# Work to be completed:
Would you retype the whole listing exactly, leaving its pictures out?

# Data:
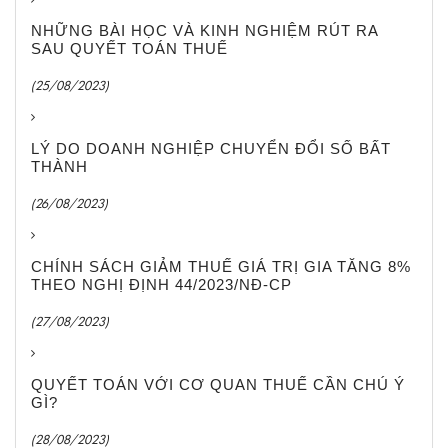
NHỮNG BÀI HỌC VÀ KINH NGHIỆM RÚT RA
SAU QUYẾT TOÁN THUẾ
(25/08/2023)
LÝ DO DOANH NGHIỆP CHUYỂN ĐỔI SỐ BẤT
THÀNH
(26/08/2023)
CHÍNH SÁCH GIẢM THUẾ GIÁ TRỊ GIA TĂNG 8%
THEO NGHỊ ĐỊNH 44/2023/NĐ-CP
(27/08/2023)
QUYẾT TOÁN VỚI CƠ QUAN THUẾ CẦN CHÚ Ý
GÌ?
(28/08/2023)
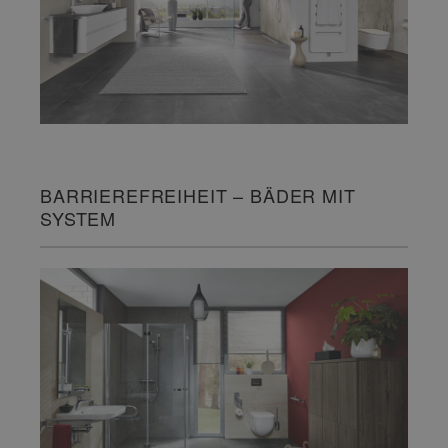
BARRIEREFREIHEIT – BÄDER MIT
SYSTEM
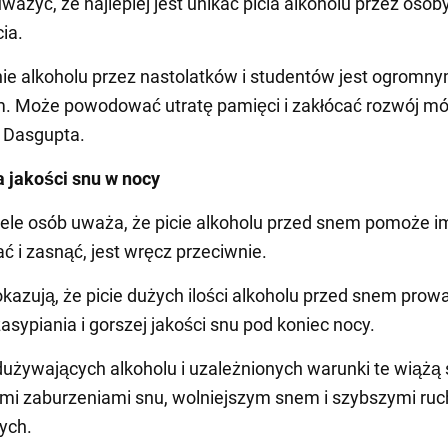
ważyć, że najlepiej jest unikać picia alkoholu przez osob
ia.
e alkoholu przez nastolatków i studentów jest ogromn
. Może powodować utratę pamięci i zakłócać rozwój mó
 Dasgupta.
 jakości snu w nocy
ele osób uważa, że picie alkoholu przed snem pomoże im
ć i zasnąć, jest wręcz przeciwnie.
kazują, że picie dużych ilości alkoholu przed snem prow
asypiania i gorszej jakości snu pod koniec nocy.
używających alkoholu i uzależnionych warunki te wiążą 
mi zaburzeniami snu, wolniejszym snem i szybszymi ru
ych.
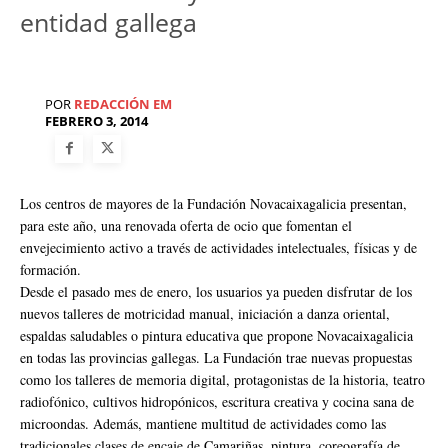
entidad gallega
POR
REDACCIÓN EM
FEBRERO 3, 2014
Los centros de mayores de la Fundación Novacaixagalicia presentan,
para este año, una renovada oferta de ocio que fomentan el
envejecimiento activo a través de actividades intelectuales, físicas y de
formación.
Desde el pasado mes de enero, los usuarios ya pueden disfrutar de los
nuevos talleres de motricidad manual, iniciación a danza oriental,
espaldas saludables o pintura educativa que propone Novacaixagalicia
en todas las provincias gallegas. La Fundación trae nuevas propuestas
como los talleres de memoria digital, protagonistas de la historia, teatro
radiofónico, cultivos hidropónicos, escritura creativa y cocina sana de
microondas. Además, mantiene multitud de actividades como las
tradicionales clases de encaje de Camariñas, pintura, coreografía de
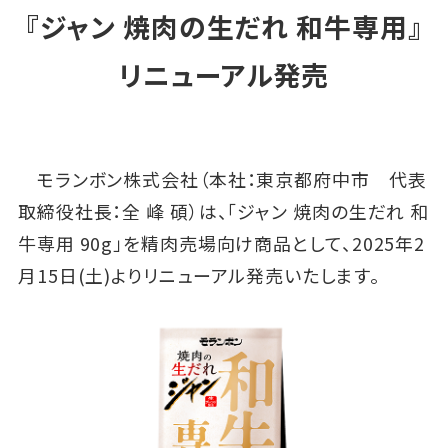
『ジャン 焼肉の生だれ 和牛専用』
リニューアル発売
モランボン株式会社（本社：東京都府中市 代表
取締役社長：全 峰 碩）は、「ジャン 焼肉の生だれ 和
牛専用 90g」を精肉売場向け商品として、2025年2
月15日(土)よりリニューアル発売いたします。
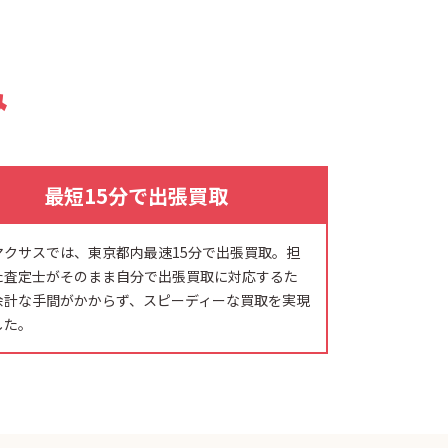
み
最短15分で出張買取
マクサスでは、東京都内最速15分で出張買取。担
た査定士がそのまま自分で出張買取に対応するた
余計な手間がかからず、スピーディーな買取を実現
した。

# Answer below:
NHỮNG BÀI HỌC VÀ KINH NGHIỆM RÚT RA
SAU QUYẾT TOÁN THUẾ
(25/08/2023)
LÝ DO DOANH NGHIỆP CHUYỂN ĐỔI SỐ BẤT
THÀNH
(26/08/2023)
CHÍNH SÁCH GIẢM THUẾ GIÁ TRỊ GIA TĂNG 8%
THEO NGHỊ ĐỊNH 44/2023/NĐ-CP
(27/08/2023)
QUYẾT TOÁN VỚI CƠ QUAN THUẾ CẦN CHÚ Ý
GÌ?
(28/08/2023)
BARRIEREFREIHEIT – BÄDER MIT
SYSTEM
ważyć, że najlepiej jest unikać picia alkoholu przez osob
ia.
e alkoholu przez nastolatków i studentów jest ogromn
. Może powodować utratę pamięci i zakłócać rozwój mó
 Dasgupta.
 jakości snu w nocy
ele osób uważa, że picie alkoholu przed snem pomoże im
ć i zasnąć, jest wręcz przeciwnie.
kazują, że picie dużych ilości alkoholu przed snem prow
asypiania i gorszej jakości snu pod koniec nocy.
używających alkoholu i uzależnionych warunki te wiążą 
mi zaburzeniami snu, wolniejszym snem i szybszymi ru
ych.
entidad gallega
POR
REDACCIÓN EM
FEBRERO 3, 2014
Los centros de mayores de la Fundación Novacaixagalicia presentan,
para este año, una renovada oferta de ocio que fomentan el
envejecimiento activo a través de actividades intelectuales, físicas y de
formación.
Desde el pasado mes de enero, los usuarios ya pueden disfrutar de los
nuevos talleres de motricidad manual, iniciación a danza oriental,
espaldas saludables o pintura educativa que propone Novacaixagalicia
en todas las provincias gallegas. La Fundación trae nuevas propuestas
como los talleres de memoria digital, protagonistas de la historia, teatro
radiofónico, cultivos hidropónicos, escritura creativa y cocina sana de
microondas. Además, mantiene multitud de actividades como las
tradicionales clases de encaje de Camariñas, pintura, coreografía de
『ジャン 焼肉の生だれ 和牛専用』
リニューアル発売
モランボン株式会社（本社：東京都府中市 代表
取締役社長：全 峰 碩）は、「ジャン 焼肉の生だれ 和
牛専用 90g」を精肉売場向け商品として、2025年2
月15日(土)よりリニューアル発売いたします。
み
最短15分で出張買取
マクサスでは、東京都内最速15分で出張買取。担
た査定士がそのまま自分で出張買取に対応するた
余計な手間がかからず、スピーディーな買取を実現
した。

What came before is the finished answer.